» What to produce: From the listing below, set down exactly the lines between the one holding "93 809 20 00 (51, 1367)" and the one holding "Nyitóoldal (71, 959)", inclusive. No other line is wanted.

» Given entries:
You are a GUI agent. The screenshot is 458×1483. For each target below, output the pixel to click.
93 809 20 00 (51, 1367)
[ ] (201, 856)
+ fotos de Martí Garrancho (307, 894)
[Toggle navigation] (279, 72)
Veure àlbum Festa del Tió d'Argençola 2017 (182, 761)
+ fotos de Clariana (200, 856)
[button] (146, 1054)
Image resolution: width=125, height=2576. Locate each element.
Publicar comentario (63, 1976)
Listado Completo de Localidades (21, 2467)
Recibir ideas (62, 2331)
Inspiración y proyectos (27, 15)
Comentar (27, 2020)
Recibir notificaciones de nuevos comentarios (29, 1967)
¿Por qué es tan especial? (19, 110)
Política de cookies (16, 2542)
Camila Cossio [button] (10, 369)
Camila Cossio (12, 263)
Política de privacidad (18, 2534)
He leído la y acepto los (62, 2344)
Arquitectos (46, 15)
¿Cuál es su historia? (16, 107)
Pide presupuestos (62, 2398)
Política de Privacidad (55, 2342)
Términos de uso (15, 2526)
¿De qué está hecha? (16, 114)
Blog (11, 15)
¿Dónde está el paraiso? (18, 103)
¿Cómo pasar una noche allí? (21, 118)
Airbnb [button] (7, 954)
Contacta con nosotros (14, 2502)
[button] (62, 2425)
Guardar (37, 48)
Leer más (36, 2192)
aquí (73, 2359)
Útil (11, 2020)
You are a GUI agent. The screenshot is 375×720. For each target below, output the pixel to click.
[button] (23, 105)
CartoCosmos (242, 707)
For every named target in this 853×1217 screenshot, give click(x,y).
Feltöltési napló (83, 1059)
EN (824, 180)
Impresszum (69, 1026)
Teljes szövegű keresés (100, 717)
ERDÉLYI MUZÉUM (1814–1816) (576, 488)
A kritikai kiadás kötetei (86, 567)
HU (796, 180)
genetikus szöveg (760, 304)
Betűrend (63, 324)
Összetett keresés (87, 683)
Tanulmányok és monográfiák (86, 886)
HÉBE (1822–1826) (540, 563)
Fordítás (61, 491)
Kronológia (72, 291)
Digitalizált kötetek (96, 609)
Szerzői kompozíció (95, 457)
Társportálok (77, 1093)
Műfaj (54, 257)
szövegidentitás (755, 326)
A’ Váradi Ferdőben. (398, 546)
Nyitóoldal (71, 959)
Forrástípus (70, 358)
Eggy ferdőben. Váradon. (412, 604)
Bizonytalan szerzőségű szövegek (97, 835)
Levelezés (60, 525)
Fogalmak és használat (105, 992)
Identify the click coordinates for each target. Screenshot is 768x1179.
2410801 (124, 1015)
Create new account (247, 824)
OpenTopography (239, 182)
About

» Answer section:
93 809 20 00 (51, 1367)
[ ] (201, 856)
+ fotos de Martí Garrancho (307, 894)
[Toggle navigation] (279, 72)
Veure àlbum Festa del Tió d'Argençola 2017 (182, 761)
+ fotos de Clariana (200, 856)
[button] (146, 1054)
Image resolution: width=125, height=2576. Locate each element.
Publicar comentario (63, 1976)
Listado Completo de Localidades (21, 2467)
Recibir ideas (62, 2331)
Inspiración y proyectos (27, 15)
Comentar (27, 2020)
Recibir notificaciones de nuevos comentarios (29, 1967)
¿Por qué es tan especial? (19, 110)
Política de cookies (16, 2542)
Camila Cossio [button] (10, 369)
Camila Cossio (12, 263)
Política de privacidad (18, 2534)
He leído la y acepto los (62, 2344)
Arquitectos (46, 15)
¿Cuál es su historia? (16, 107)
Pide presupuestos (62, 2398)
Política de Privacidad (55, 2342)
Términos de uso (15, 2526)
¿De qué está hecha? (16, 114)
Blog (11, 15)
¿Dónde está el paraiso? (18, 103)
¿Cómo pasar una noche allí? (21, 118)
Airbnb [button] (7, 954)
Contacta con nosotros (14, 2502)
[button] (62, 2425)
Guardar (37, 48)
Leer más (36, 2192)
aquí (73, 2359)
Útil (11, 2020)
You are a GUI agent. The screenshot is 375×720. For each target below, output the pixel to click.
[button] (23, 105)
CartoCosmos (242, 707)
For every named target in this 853×1217 screenshot, give click(x,y).
Feltöltési napló (83, 1059)
EN (824, 180)
Impresszum (69, 1026)
Teljes szövegű keresés (100, 717)
ERDÉLYI MUZÉUM (1814–1816) (576, 488)
A kritikai kiadás kötetei (86, 567)
HU (796, 180)
genetikus szöveg (760, 304)
Betűrend (63, 324)
Összetett keresés (87, 683)
Tanulmányok és monográfiák (86, 886)
HÉBE (1822–1826) (540, 563)
Fordítás (61, 491)
Kronológia (72, 291)
Digitalizált kötetek (96, 609)
Szerzői kompozíció (95, 457)
Társportálok (77, 1093)
Műfaj (54, 257)
szövegidentitás (755, 326)
A’ Váradi Ferdőben. (398, 546)
Nyitóoldal (71, 959)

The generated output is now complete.